Top of Material supplied

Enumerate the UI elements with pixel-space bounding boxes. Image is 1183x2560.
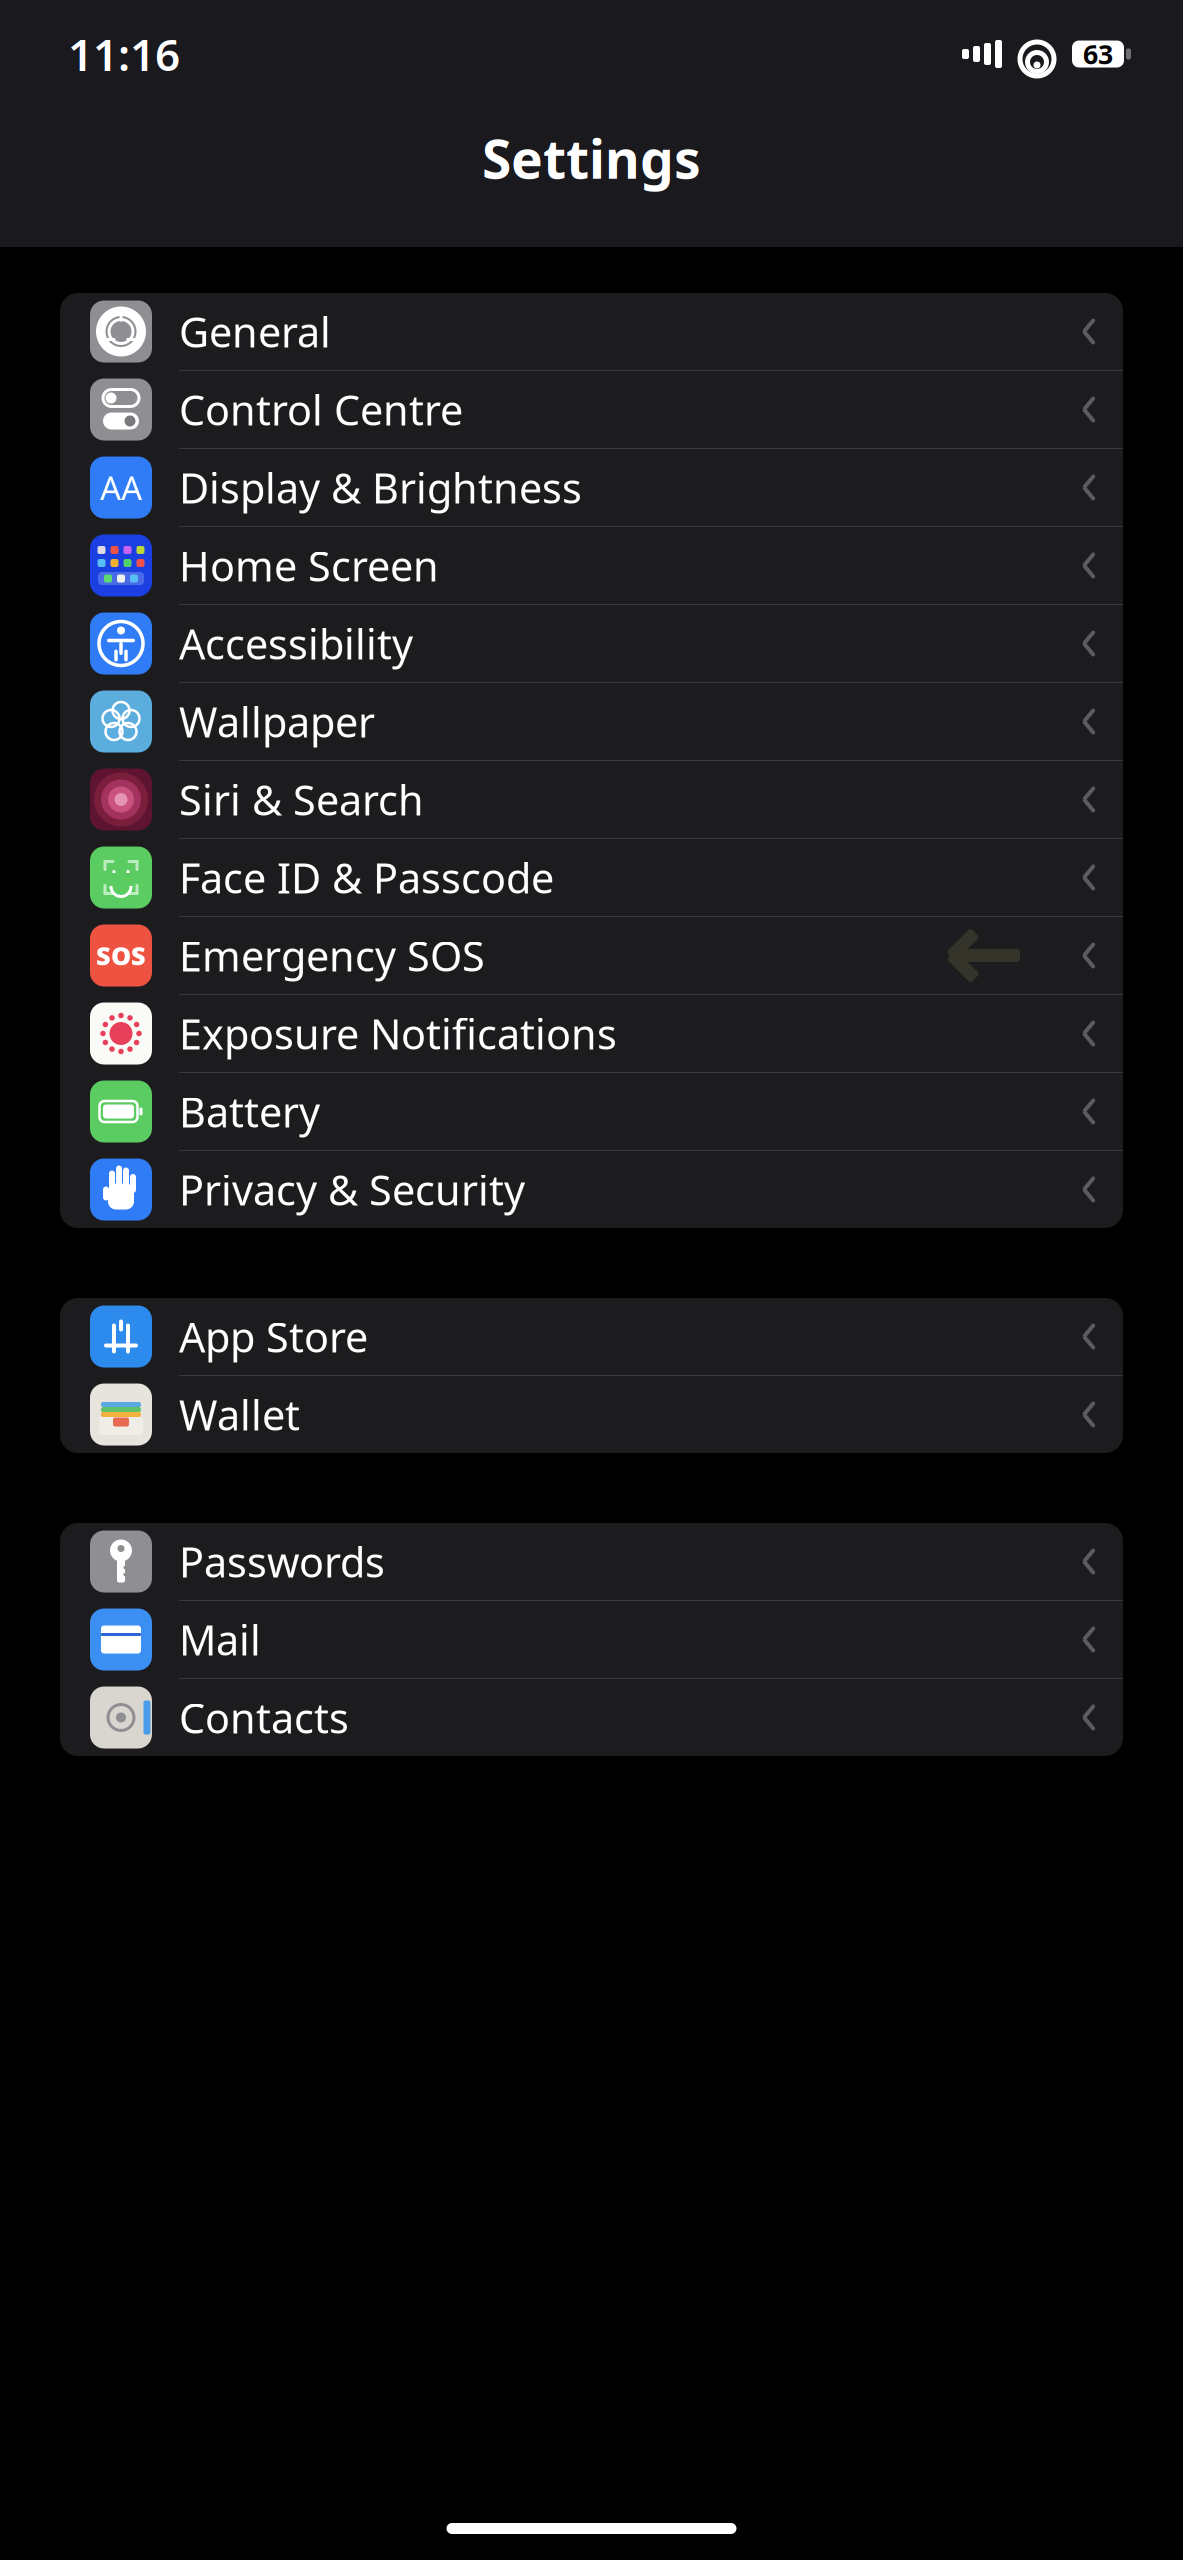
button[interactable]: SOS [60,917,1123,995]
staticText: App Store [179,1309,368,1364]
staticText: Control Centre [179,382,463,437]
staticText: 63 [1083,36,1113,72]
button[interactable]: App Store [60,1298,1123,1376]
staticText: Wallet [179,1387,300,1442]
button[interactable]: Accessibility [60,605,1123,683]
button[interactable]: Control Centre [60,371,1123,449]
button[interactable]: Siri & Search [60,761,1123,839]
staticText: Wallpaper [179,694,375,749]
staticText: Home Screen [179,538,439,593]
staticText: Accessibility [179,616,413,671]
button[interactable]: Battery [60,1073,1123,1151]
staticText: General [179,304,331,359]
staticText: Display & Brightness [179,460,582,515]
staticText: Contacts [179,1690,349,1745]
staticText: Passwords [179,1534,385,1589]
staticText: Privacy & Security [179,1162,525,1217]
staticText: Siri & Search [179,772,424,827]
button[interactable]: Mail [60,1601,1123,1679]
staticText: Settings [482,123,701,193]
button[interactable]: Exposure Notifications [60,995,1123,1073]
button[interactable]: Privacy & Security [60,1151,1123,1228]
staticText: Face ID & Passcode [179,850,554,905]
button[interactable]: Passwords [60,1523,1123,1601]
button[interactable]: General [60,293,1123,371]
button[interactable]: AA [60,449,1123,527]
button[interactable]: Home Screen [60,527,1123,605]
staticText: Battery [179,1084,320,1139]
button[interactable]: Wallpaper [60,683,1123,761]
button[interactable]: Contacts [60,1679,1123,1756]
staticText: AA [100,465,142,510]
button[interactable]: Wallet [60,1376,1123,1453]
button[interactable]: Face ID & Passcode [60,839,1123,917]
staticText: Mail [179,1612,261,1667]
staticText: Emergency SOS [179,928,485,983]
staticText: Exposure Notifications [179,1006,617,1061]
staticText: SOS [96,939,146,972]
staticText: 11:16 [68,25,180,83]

Bottom of Material supplied

▸ **Exercise instructions**
Select every line in the records above that contains the word "Security".

▸ **Result of this task**
staticText: Privacy & Security [179,1162,525,1217]
button[interactable]: Privacy & Security [60,1151,1123,1228]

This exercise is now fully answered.